In der Tabelle trennen den noch ungeschlagenen Spitzenreiter Borussia Dortmund 16 Punkte vom FC Schalke 04 (6. Platz). Dennoch erwartet Sebastian Geppert zum Auftakt der Frühjahrsrunde Sonntag in Ückendorf (Anstoß 11 Uhr) „ein Duell auf Augenhöhe“. Aber der BVB-Meistertrainer versichert auch: „Wir fahren dahin, um zu gewinnen.“

Seit der 0:2-Hinspielniederlage haben sich die Königsblauen weiterentwickelt und u. a. den aktuellen Tabellendritten Bayer Leverkusen mit 2:1 besiegt. „Wir wollen die erste Mannschaft sein, die gegen den aktuellen Deutschen Meister drei Punkte holt“, tönt Schalkes Trainer Frank Fahrenhorst. Der BVB kann sich also auf einen Gegner einstellen, der Leidenschaft und viele Emotionen ins Derby bringen wird. „Wir sind gewappnet, müssen den Kampf annehmen und unsere fußballerischen Qualitäten ausspielen“, sagt Sebastian Geppert, der seinen Jungs nach der langen Winterpause eine „erstklassige körperliche Verfassung“ bescheinigt.

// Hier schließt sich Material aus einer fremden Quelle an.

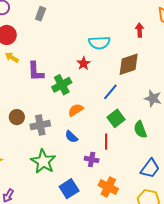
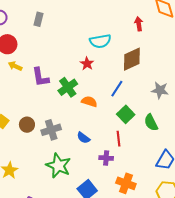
orange semicircle: (76, 110) -> (89, 102), moved, turned 56

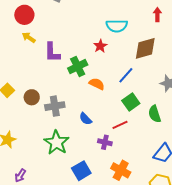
red line: (119, 139) -> (120, 125), turned 63

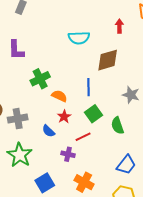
red star: (100, 46) -> (64, 117), moved
purple L-shape: (52, 52) -> (16, 50), moved
blue line: (126, 75) -> (89, 87), turned -42

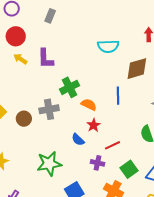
green square: (94, 114) -> (129, 169), moved
gray cross: (18, 119) -> (49, 109), moved
green star: (20, 155) -> (49, 164), turned 30

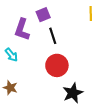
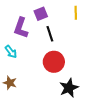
yellow line: (91, 14) -> (76, 13), moved

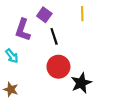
purple square: (41, 14) -> (44, 15), turned -32
black star: (69, 88) -> (81, 83), moved

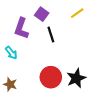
yellow line: (82, 14) -> (77, 13), turned 56
red circle: (58, 67) -> (51, 77), moved

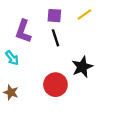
purple square: (42, 14) -> (54, 16), moved, turned -32
black star: (76, 78) -> (82, 67), moved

Saison für Tekin Gencoglu beendet

Personell erreichten ihn in der letzten Woche indes einige Hiobsbotschaften. Ganz böse hat es Tekin Gencoglu erwischt, der sich im Turnierspiel der deutschen U16-Nationalmannschaft gegen Portugal sich bei seinem Kurzeinsatz einen Wadenbeinbruch sowie einen Syndesmosen- und Innenbandriss im Sprunggelenk zugezogen hat. Für den 16-Jährigen ist die Saison beendet. Bitter für ihn und für den BVB. Geppert: „Er war in einer Top-Verfassung.“

Dazu fehlen Florian Usein, Marco Cardornini, Mert Akbulut und Lloyd Kuffour, der nach seiner Kreuzband-OP wieder ins Mannschaftstraining eingestiegen ist, aber erst im Laufe des März eine Alternative für die Top-Elf sein wird. Ein Fragezeichen steht auch noch hinter dem Einsatz von Ware Pakia, der zuletzt wegen einer Hüftzerrung eine Pause einlegen musste. Möglicherweise stößt noch ein U16-Spieler zum Kader.

Dass Ware Pakia zur neuen Saison zum Hamburger SV wechselt, „diese Entscheidung“, betont Geppert, „respektierte und akzeptiere ich. Schade aber, dass uns ein Dortmunder Junge verlässt, der seit der U9 beim BVB spielt. Ihm hätten sich auch bei uns alle Möglichkeiten geboten.“ Pakia genießt in den nächsten Wochen dennoch sein volles Vertrauen, „weil ich davon überzeugt bin, dass er bis zum Schluss alles für Borussia und seine Mannschaft geben wird.“

Schon Sonntag - wenn er denn spielen sollte - und der BVB im Derby seine Tabellenführung verteidigen muss.